#### Problem description
Scan the records below for lines with the word "staffing", then state how many you find and nothing else.
[Data listing — start]
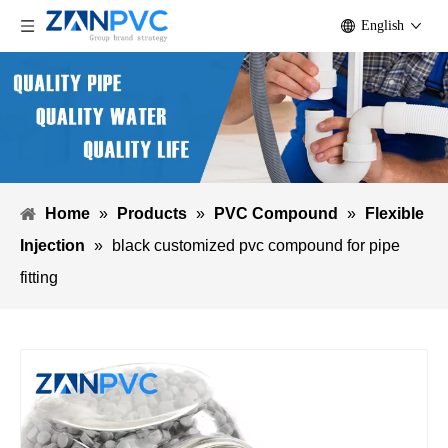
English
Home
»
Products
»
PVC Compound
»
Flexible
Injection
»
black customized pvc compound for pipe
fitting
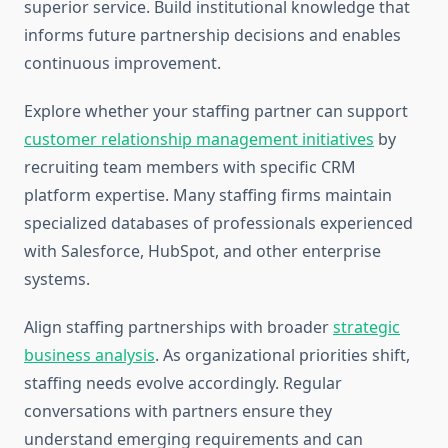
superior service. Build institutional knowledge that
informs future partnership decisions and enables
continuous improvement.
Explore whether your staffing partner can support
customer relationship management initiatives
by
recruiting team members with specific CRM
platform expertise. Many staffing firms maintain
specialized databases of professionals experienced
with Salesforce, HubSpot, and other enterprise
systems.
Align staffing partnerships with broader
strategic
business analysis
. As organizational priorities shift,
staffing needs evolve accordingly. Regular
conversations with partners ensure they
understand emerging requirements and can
[Data listing — finish]
[Data listing — start]
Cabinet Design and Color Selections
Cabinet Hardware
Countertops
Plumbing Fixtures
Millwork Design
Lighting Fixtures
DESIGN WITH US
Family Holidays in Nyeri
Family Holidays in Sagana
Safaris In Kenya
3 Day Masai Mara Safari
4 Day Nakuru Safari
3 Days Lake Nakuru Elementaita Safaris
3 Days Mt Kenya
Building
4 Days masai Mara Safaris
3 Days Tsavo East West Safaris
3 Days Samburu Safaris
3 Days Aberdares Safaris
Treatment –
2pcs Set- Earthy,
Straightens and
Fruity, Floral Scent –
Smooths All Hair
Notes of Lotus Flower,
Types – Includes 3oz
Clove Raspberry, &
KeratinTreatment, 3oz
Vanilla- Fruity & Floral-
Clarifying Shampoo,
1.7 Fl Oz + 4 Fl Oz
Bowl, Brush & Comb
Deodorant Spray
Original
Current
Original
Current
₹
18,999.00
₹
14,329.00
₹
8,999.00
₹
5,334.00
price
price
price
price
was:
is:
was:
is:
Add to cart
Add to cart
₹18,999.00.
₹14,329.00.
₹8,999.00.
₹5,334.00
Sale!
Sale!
[Data listing — finish]
#### Worked solution
4